(Exercise data)
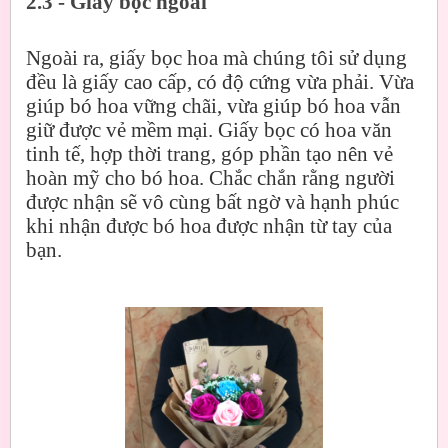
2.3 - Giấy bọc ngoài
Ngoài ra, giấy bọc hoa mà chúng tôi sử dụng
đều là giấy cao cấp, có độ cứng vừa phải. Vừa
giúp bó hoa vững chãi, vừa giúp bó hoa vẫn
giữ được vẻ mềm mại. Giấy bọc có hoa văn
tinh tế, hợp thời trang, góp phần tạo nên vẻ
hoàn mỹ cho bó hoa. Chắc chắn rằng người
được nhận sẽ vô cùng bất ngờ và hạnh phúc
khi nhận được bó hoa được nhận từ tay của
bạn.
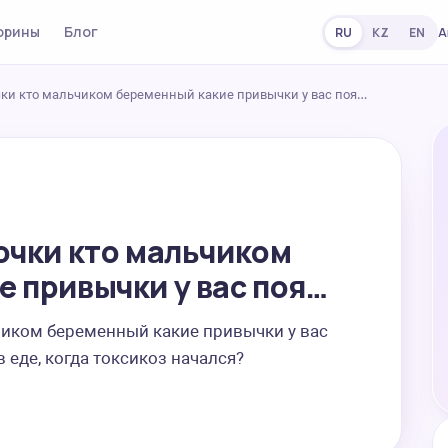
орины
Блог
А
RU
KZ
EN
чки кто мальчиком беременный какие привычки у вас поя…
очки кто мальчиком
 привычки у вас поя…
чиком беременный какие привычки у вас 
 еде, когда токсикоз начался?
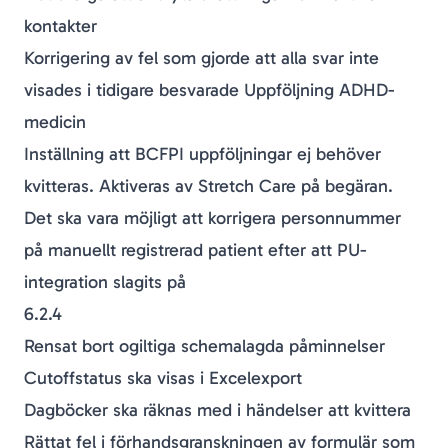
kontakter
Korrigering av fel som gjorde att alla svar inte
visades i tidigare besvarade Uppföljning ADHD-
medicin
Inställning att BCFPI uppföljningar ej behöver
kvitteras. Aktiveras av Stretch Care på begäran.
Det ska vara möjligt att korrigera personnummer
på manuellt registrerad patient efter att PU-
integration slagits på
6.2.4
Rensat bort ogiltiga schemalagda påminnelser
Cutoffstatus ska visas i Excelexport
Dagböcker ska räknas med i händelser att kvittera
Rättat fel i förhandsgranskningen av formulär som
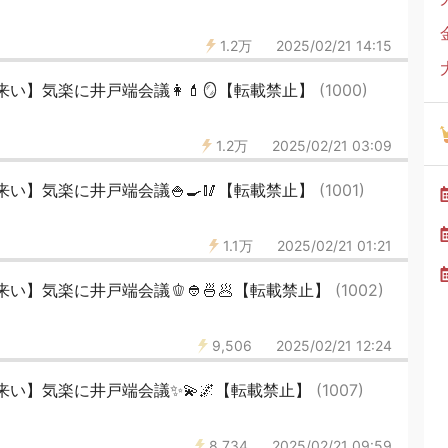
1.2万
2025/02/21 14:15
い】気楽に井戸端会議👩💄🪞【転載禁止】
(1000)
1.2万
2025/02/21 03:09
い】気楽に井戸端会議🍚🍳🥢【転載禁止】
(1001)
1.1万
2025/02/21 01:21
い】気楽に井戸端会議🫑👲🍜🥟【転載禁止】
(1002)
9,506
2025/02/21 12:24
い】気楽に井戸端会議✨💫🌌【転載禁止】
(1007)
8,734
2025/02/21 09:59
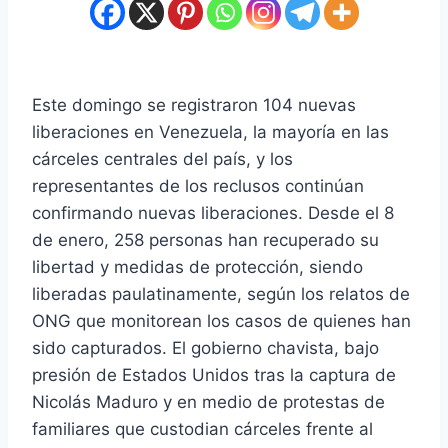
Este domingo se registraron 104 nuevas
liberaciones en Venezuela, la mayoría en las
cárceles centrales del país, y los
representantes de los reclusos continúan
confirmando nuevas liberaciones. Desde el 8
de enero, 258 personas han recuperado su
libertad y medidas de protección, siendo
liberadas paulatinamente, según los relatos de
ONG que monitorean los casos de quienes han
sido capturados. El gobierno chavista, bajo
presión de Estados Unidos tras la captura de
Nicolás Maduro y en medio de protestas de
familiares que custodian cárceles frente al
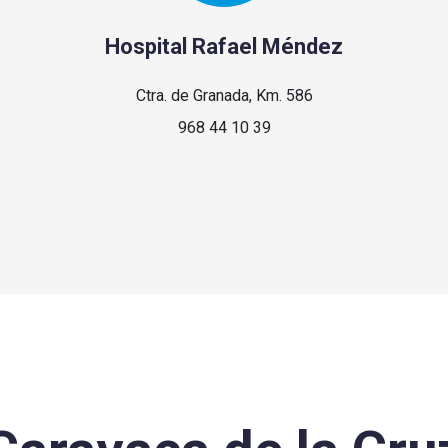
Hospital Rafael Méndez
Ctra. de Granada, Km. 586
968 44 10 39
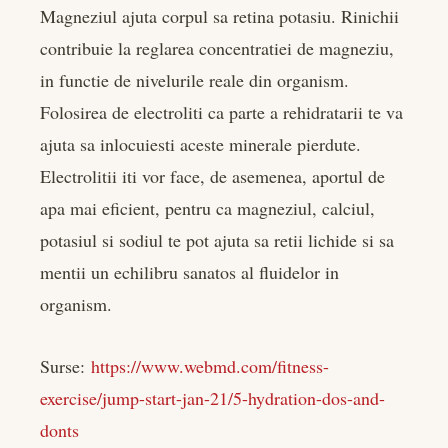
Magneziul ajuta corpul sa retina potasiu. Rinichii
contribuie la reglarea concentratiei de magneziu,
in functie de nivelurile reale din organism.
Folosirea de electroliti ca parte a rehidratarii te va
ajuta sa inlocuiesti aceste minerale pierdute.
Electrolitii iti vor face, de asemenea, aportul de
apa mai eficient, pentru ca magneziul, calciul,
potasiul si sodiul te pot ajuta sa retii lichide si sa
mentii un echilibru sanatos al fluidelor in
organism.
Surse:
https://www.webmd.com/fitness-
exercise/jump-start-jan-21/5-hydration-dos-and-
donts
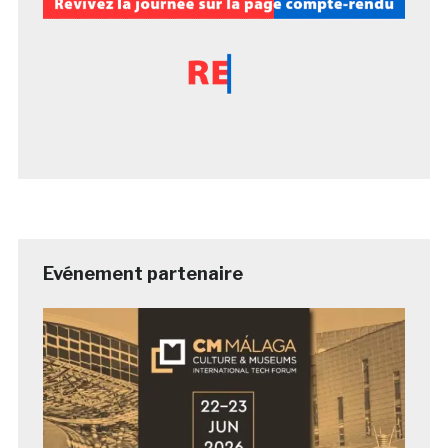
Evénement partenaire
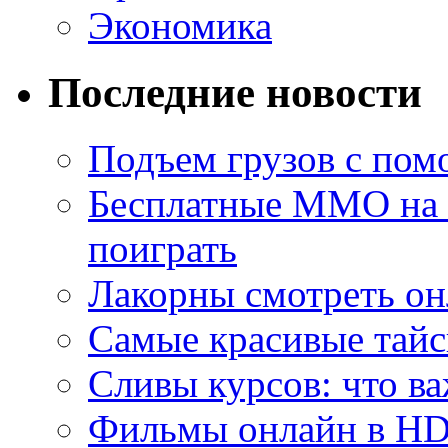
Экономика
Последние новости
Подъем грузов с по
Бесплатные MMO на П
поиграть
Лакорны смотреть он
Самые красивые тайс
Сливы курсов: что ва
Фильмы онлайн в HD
...
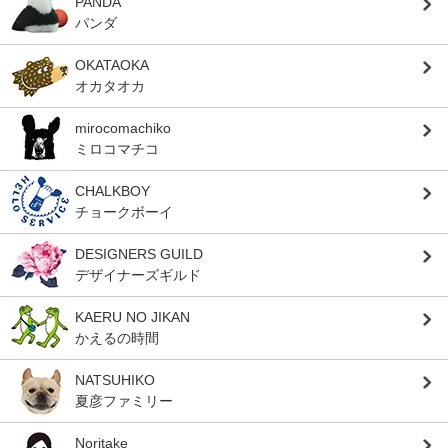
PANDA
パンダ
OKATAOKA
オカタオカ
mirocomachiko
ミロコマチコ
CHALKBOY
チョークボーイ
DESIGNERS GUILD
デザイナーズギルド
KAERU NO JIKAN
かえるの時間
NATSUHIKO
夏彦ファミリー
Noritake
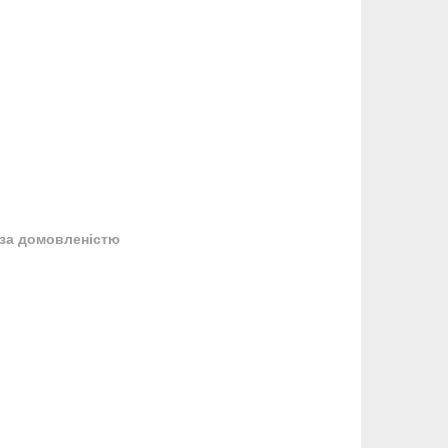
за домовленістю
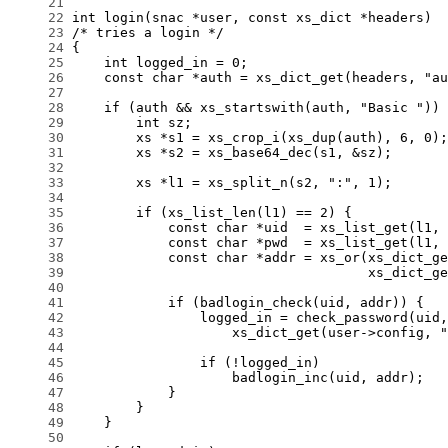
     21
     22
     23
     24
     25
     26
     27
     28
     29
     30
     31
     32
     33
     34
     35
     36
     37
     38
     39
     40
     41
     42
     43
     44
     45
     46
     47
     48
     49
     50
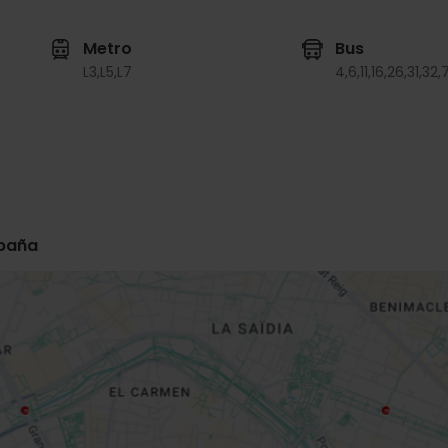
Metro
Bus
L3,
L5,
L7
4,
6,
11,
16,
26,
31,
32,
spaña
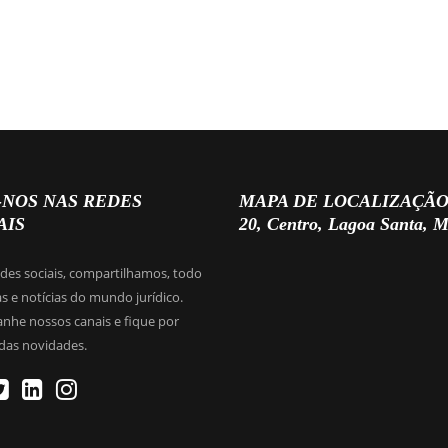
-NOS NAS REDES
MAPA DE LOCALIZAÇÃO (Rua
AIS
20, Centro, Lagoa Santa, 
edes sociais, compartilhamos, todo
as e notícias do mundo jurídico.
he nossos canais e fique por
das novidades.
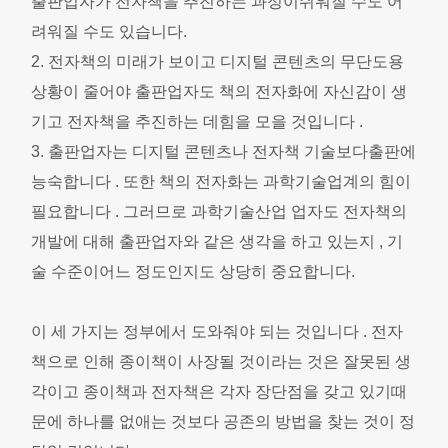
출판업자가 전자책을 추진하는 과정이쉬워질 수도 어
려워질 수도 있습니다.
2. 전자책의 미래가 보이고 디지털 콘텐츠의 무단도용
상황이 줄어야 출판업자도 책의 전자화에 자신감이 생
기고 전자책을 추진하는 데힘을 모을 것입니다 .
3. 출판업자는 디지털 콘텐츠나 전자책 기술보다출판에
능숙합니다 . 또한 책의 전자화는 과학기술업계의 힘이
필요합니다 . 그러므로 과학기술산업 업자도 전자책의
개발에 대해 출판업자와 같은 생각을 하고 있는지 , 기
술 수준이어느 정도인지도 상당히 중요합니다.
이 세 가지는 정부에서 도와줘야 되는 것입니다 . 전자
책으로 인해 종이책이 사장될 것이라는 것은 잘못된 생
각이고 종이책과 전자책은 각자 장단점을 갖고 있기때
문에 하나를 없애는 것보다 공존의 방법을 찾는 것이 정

(Problem statement) The reply should hold only the lines of the listing above starting at the line containing "Бесплатные MMO на П" and ending at the line containing "Фильмы онлайн в HD", exactly as written.

(Solution to this problem)
Бесплатные MMO на П
поиграть
Лакорны смотреть он
Самые красивые тайс
Сливы курсов: что ва
Фильмы онлайн в HD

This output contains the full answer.